**Prompt:**
Return all of the data below verbatim and exclude every picture.

**Material for the task:**
⁂
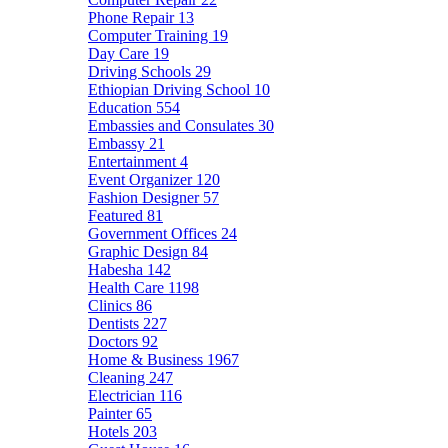
Phone Repair
13
Computer Training
19
Day Care
19
Driving Schools
29
Ethiopian Driving School
10
Education
554
Embassies and Consulates
30
Embassy
21
Entertainment
4
Event Organizer
120
Fashion Designer
57
Featured
81
Government Offices
24
Graphic Design
84
Habesha
142
Health Care
1198
Clinics
86
Dentists
227
Doctors
92
Home & Business
1967
Cleaning
247
Electrician
116
Painter
65
Hotels
203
⁂
**Answer to the exercise:**
Phone Repair
13
Computer Training
19
Day Care
19
Driving Schools
29
Ethiopian Driving School
10
Education
554
Embassies and Consulates
30
Embassy
21
Entertainment
4
Event Organizer
120
Fashion Designer
57
Featured
81
Government Offices
24
Graphic Design
84
Habesha
142
Health Care
1198
Clinics
86
Dentists
227
Doctors
92
Home & Business
1967
Cleaning
247
Electrician
116
Painter
65
Hotels
203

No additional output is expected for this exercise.